Action item: Omit the images and retype the records verbatim.

Data for review:
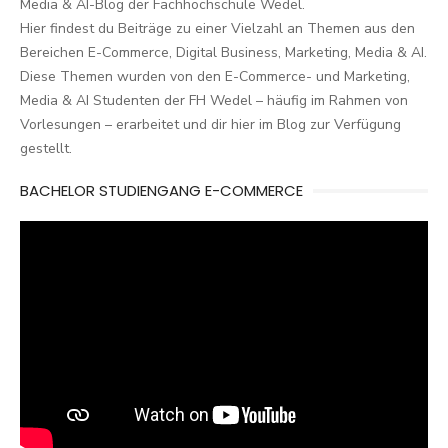
Media & AI-Blog der Fachhochschule Wedel.
Hier findest du Beiträge zu einer Vielzahl an Themen aus den
Bereichen E-Commerce, Digital Business, Marketing, Media & AI.
Diese Themen wurden von den E-Commerce- und Marketing,
Media & AI Studenten der FH Wedel – häufig im Rahmen von
Vorlesungen – erarbeitet und dir hier im Blog zur Verfügung
gestellt.
BACHELOR STUDIENGANG E-COMMERCE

Response to this task:
Media & AI-Blog der Fachhochschule Wedel.
Hier findest du Beiträge zu einer Vielzahl an Themen aus den
Bereichen E-Commerce, Digital Business, Marketing, Media & AI.
Diese Themen wurden von den E-Commerce- und Marketing,
Media & AI Studenten der FH Wedel – häufig im Rahmen von
Vorlesungen – erarbeitet und dir hier im Blog zur Verfügung
gestellt.
BACHELOR STUDIENGANG E-COMMERCE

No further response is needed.